Kondisi harga ayam hidup saat ini memang memprihatinkan. Data dari Badan Pangan Nasional (Bapanas) menunjukkan bahwa harga livebird di beberapa wilayah, seperti Jawa Tengah, Jawa Timur, Jawa Barat, dan Jabodetabek, berada di kisaran Rp13.200 hingga Rp14.400 per kilogram berat hidup. Angka ini jauh di bawah titik impas (BEP) yang seharusnya berada di level Rp19.000 per kilogram, bahkan lebih rendah dari Harga Acuan Penjualan (HAP) yang ditetapkan sebesar Rp25.000 per kilogram.

Ombudsman Republik Indonesia (RI) bahkan mengungkapkan bahwa peternak ayam mengalami kerugian yang signifikan setelah Lebaran 2025. Berdasarkan keluhan dari para peternak di Jawa Barat, harga ayam hidup sempat menyentuh angka Rp11.000-12.000 per kilogram pada awal April 2025. Dengan acuan harga ayam hidup sebesar Rp23.000-35.000 per kilogram sesuai dengan Peraturan Badan Pangan Nasional (Bapanas) Nomor 6 Tahun 2024, kerugian yang dialami peternak diperkirakan mencapai Rp86,4 miliar per minggu.

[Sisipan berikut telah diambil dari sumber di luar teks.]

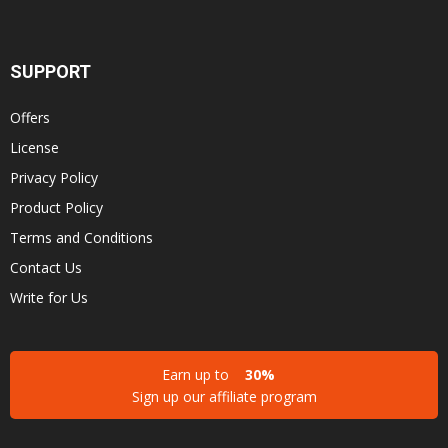
SUPPORT
Offers
License
Privacy Policy
Product Policy
Terms and Conditions
Contact Us
Write for Us
Earn up to
30%
Sign up our affiliate program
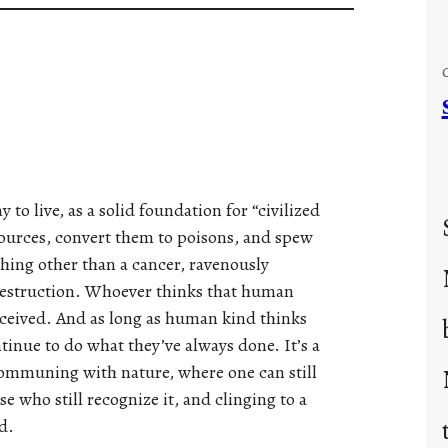
 to live, as a solid foundation for “civilized
esources, convert them to poisons, and spew
hing other than a cancer, ravenously
s destruction. Whoever thinks that human
deceived. And as long as human kind thinks
ntinue to do what they’ve always done. It’s a
communing with nature, where one can still
e who still recognize it, and clinging to a
d.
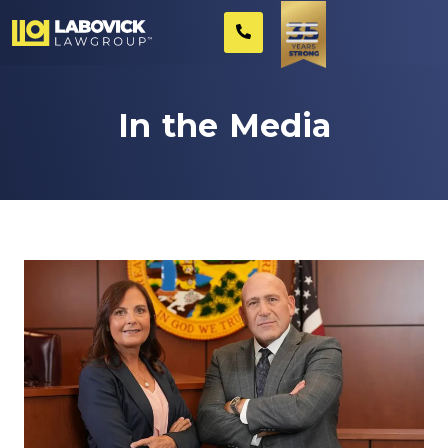
In the Media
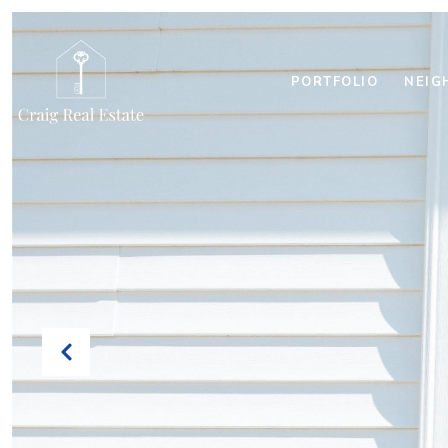
PORTFOLIO
NEIG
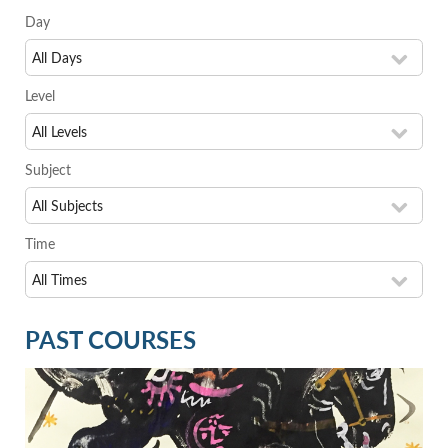
Day
Level
Subject
Time
PAST COURSES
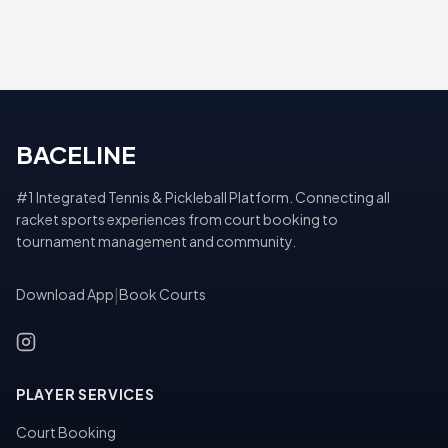
BACELINE
#1 Integrated Tennis & Pickleball Platform. Connecting all
racket sports experiences from court booking to
tournament management and community.
Download App
|
Book Courts
PLAYER SERVICES
Court Booking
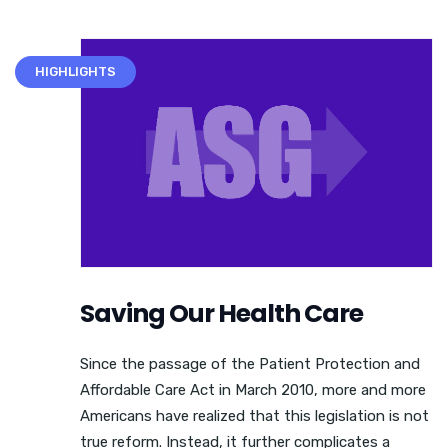
HIGHLIGHTS
Saving Our Health Care
Since the passage of the Patient Protection and
Affordable Care Act in March 2010, more and more
Americans have realized that this legislation is not
true reform. Instead, it further complicates a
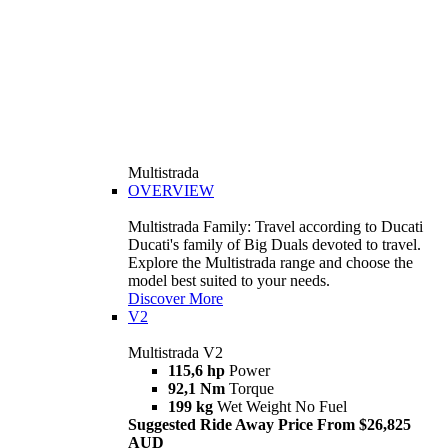
Multistrada
OVERVIEW
Multistrada Family: Travel according to Ducati
Ducati's family of Big Duals devoted to travel.
Explore the Multistrada range and choose the
model best suited to your needs.
Discover More
V2
Multistrada V2
115,6 hp
Power
92,1 Nm
Torque
199 kg
Wet Weight No Fuel
Suggested Ride Away Price From $26,825
AUD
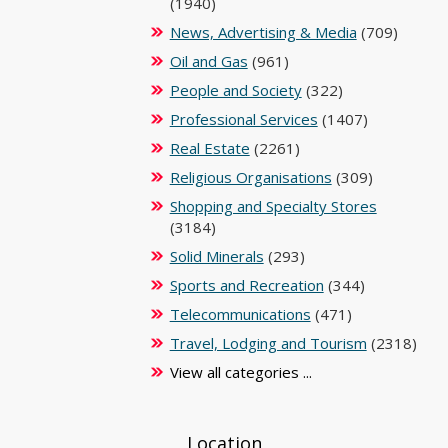
(1940)
News, Advertising & Media
(709)
Oil and Gas
(961)
People and Society
(322)
Professional Services
(1407)
Real Estate
(2261)
Religious Organisations
(309)
Shopping and Specialty Stores
(3184)
Solid Minerals
(293)
Sports and Recreation
(344)
Telecommunications
(471)
Travel, Lodging and Tourism
(2318)
View all categories ...
Location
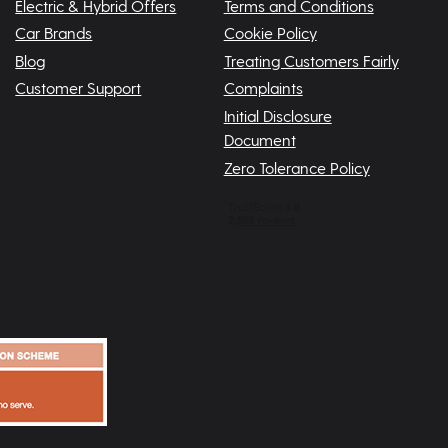
Electric & Hybrid Offers
Terms and Conditions
Car Brands
Cookie Policy
Blog
Treating Customers Fairly
Customer Support
Complaints
Initial Disclosure
Document
Zero Tolerance Policy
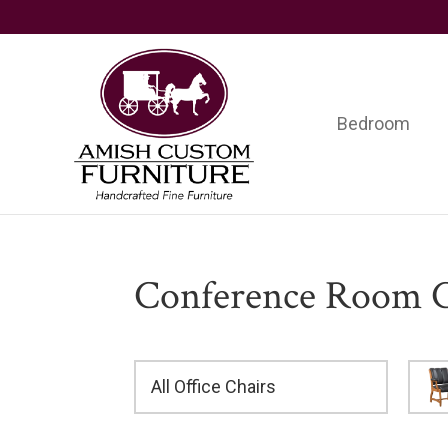
Skip
Skip
Skip
to
to
to
primary
main
footer
navigation
content
Bedroom
Amish
Handcrafted
Custom
Fine
Furniture
Furniture
Conference Room C
All Office Chairs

Anggota Ombudsman RI, Yeka Hendra Fatika, menjelaskan bahwa kerugian tersebut dihitung berdasarkan selisih harga jual ayam hidup dengan harga acuan, dikalikan dengan jumlah produksi ayam per minggu. Jika tidak ada intervensi yang cepat dan tepat dari pemerintah, kerugian yang dialami peternak diperkirakan akan terus berlanjut dan dapat mencapai angka yang sangat besar.

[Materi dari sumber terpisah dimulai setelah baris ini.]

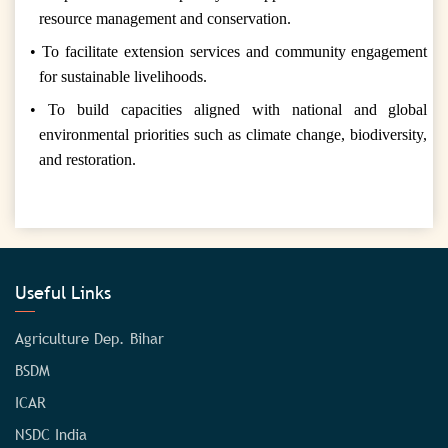
resource management and conservation.
• To facilitate extension services and community engagement
for sustainable livelihoods.
• To build capacities aligned with national and global
environmental priorities such as climate change, biodiversity,
and restoration.
Useful Links
Agriculture Dep. Bihar
BSDM
ICAR
NSDC India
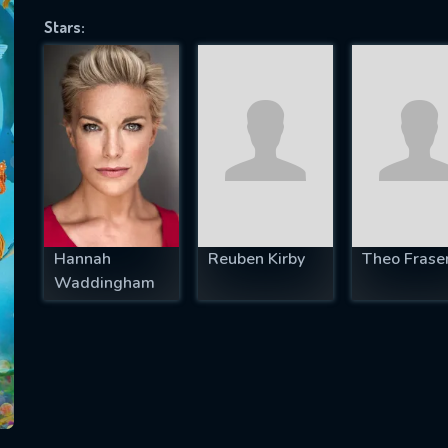
Stars:
SUBJECT IS REQUIRED
essage successfully sent. We will take a
ook.
VALID EMAIL REQUIRED
OK
Hannah
Reuben Kirby
Theo Frase
Waddingham
REQUIRED MINIMUM 5 SYMBOLS
SUBMIT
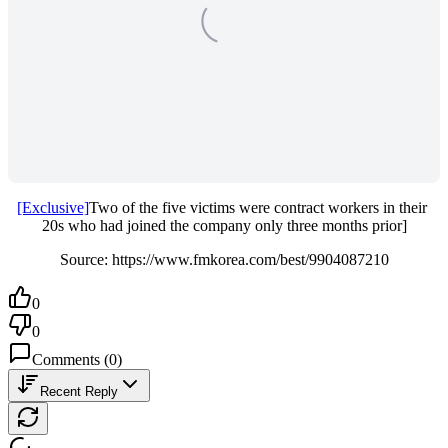
[Exclusive]
Two of the five victims were contract workers in their 
20s who had joined the company only three months prior]
Source: https://www.fmkorea.com/best/9904087210
0
0
Comments
(
0
)
Recent Reply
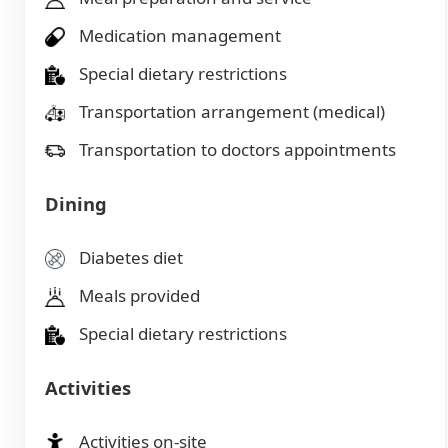
Medication management
Special dietary restrictions
Transportation arrangement (medical)
Transportation to doctors appointments
Dining
Diabetes diet
Meals provided
Special dietary restrictions
Activities
Activities on-site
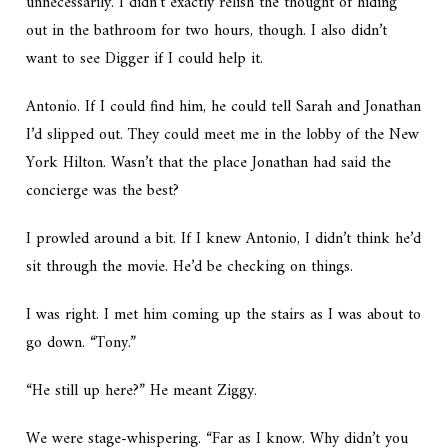
unnecessarily. I didn’t exactly relish the thought of hiding
out in the bathroom for two hours, though. I also didn’t
want to see Digger if I could help it.
Antonio. If I could find him, he could tell Sarah and Jonathan
I’d slipped out. They could meet me in the lobby of the New
York Hilton. Wasn’t that the place Jonathan had said the
concierge was the best?
I prowled around a bit. If I knew Antonio, I didn’t think he’d
sit through the movie. He’d be checking on things.
I was right. I met him coming up the stairs as I was about to
go down. “Tony.”
“He still up here?” He meant Ziggy.
We were stage-whispering. “Far as I know. Why didn’t you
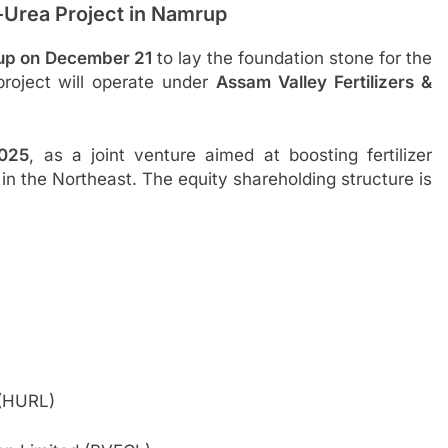
Urea Project in Namrup
rup on December 21
to lay the foundation stone for the
roject will operate under
Assam Valley Fertilizers &
2025
, as a joint venture aimed at boosting fertilizer
in the Northeast. The equity shareholding structure is
 (HURL)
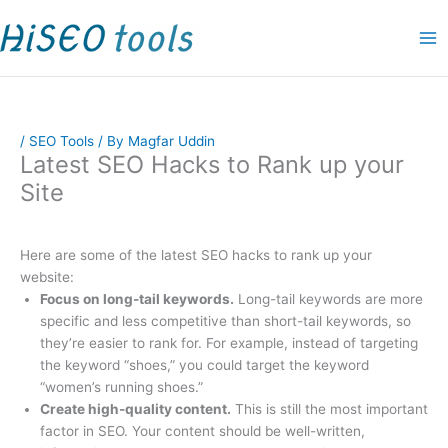
Skip
P
P
O
C
P
P
P
P
P
P
P
to
r
r
r
u
r
r
r
r
r
r
r
content
i
i
i
r
i
i
i
i
i
i
i
c
c
g
r
c
c
c
c
c
c
c
e
e
i
e
e
e
e
e
e
e
e
/
SEO Tools
/ By
Magfar Uddin
r
r
n
n
r
r
r
r
r
r
r
Latest SEO Hacks to Rank up your
a
a
a
t
a
a
a
a
a
a
a
Site
n
n
l
p
n
n
n
n
n
n
n
g
g
p
r
g
g
g
g
g
g
g
e
e
r
i
e
e
e
e
e
e
e
Here are some of the latest SEO hacks to rank up your
website:
:
:
i
c
:
:
:
:
:
:
:
Focus on long-tail keywords.
Long-tail keywords are more
$
$
c
e
$
$
$
$
$
$
$
specific and less competitive than short-tail keywords, so
4
1
e
i
9
1
1
9
1
1
1
they’re easier to rank for. For example, instead of targeting
9
9
w
s
.
9
1
.
5
5
9
the keyword “shoes,” you could target the keyword
“women’s running shoes.”
.
.
a
:
0
.
.
0
.
.
.
Create high-quality content.
This is still the most important
0
0
s
$
0
0
0
0
0
0
0
factor in SEO. Your content should be well-written,
0
0
:
9
t
0
0
t
0
0
0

Berikut poin-poin penting:

  • Kementan meminta industri pakan dan pelaku usaha unggas menyerap ayam hidup dari peternak.
  • Harga ayam hidup di bawah BEP dan HAP.
  • Peternak merugi miliaran rupiah per minggu.
  • Ombudsman RI menyoroti kerugian peternak.
  • Intervensi pemerintah diperlukan untuk mencegah kerugian lebih lanjut.